Pochemy.net
science Science

Why do your emotions come in ‘waves’ after something very emotional occurs?

Sarah Jenkins
Sarah Jenkins
Lead Content Curator · Mar 27, 2026 · Updated Apr 13, 2026

most emotions come from chemicals in the brain such as dopamine, oxytocin, adrenalin, serotonin, etc. When your brain starts to release these chemicals, it doesn't happen all at once. It begins to secrete them as if opening a valve.

75
Words

1 min
Read Time

#200
of 500 in Science

+4%
vs Category Avg

The Short Answer

most emotions come from chemicals in the brain such as dopamine, oxytocin, adrenalin, serotonin, etc. When your brain starts to release these chemicals, it doesn't happen all at once. It begins to secrete them as if opening a valve. The flow starts slow until you get enough of the chemicals and your brain is filled with what it needs. So it feels like a wave because it starts slow and builds up until you're full.

Analysis

Key Concepts: Chemicals, brain, starts

This explanation focuses on chemicals, brain, starts and spans 75 words across 5 sentences. The depth is typical for Science questions (category average: 72 words), striking a balance between accessibility and completeness.

What This Answer Covers

The explanation opens with: “most emotions come from chemicals in the brain such as dopamine, oxytocin, adrenalin, serotonin, etc.” It then elaborates by explaining the root cause, ultimately building toward a complete picture across 5 connected points.

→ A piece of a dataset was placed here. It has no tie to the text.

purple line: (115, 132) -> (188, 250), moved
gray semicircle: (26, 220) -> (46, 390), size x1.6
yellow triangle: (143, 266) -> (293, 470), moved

How This Compares in Science

Ranked #200 of 500 Science questions by answer depth (top 41%). This falls in the detailed tier — above average depth. The explanation goes beyond surface-level but keeps things accessible.

Frequently Asked Questions

Is there a simple explanation for why your emotions come in 'waves' after something very emotional occurs?

most emotions come from chemicals in the brain such as dopamine, oxytocin, adrenalin, serotonin, etc. When your brain starts to release these chemicals, it doesn't happen all at once. It begins to secrete them as if opening a valve. The flow starts…

How detailed is this explanation compared to similar Science questions?

This is an above-average answer at 75 words, ranked #200 of 500 Science questions by depth. The key concepts covered are chemicals, brain, starts.

What approach does this answer take to explain your emotions come in 'waves' after something very emotional?

The explanation uses root cause analysis across 75 words. It is categorized under Science and addresses the question through 1 analytical lens.